### [What you need to do]
In the listing below, find each line that holds "loans" and list it.

### [Records to process]
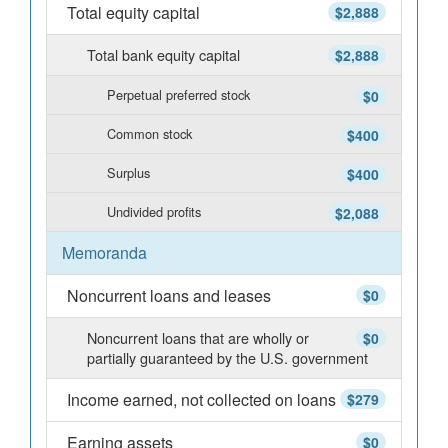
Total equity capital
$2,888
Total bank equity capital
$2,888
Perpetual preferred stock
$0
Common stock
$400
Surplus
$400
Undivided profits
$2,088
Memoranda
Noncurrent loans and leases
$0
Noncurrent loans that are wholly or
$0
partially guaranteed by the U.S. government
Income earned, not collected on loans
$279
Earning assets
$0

---

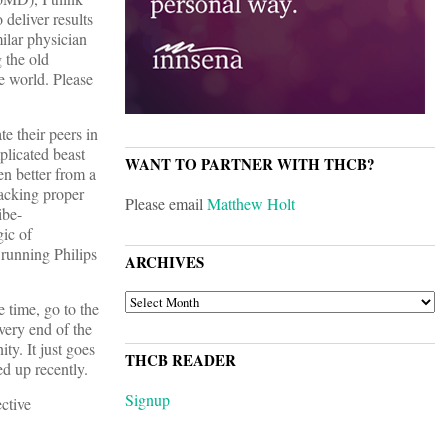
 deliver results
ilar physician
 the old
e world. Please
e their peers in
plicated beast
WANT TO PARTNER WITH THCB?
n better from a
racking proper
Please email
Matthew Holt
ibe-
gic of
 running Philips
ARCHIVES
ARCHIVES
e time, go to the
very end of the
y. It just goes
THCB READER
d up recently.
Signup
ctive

### [Answer space]
Noncurrent loans and leases
Noncurrent loans that are wholly or
Income earned, not collected on loans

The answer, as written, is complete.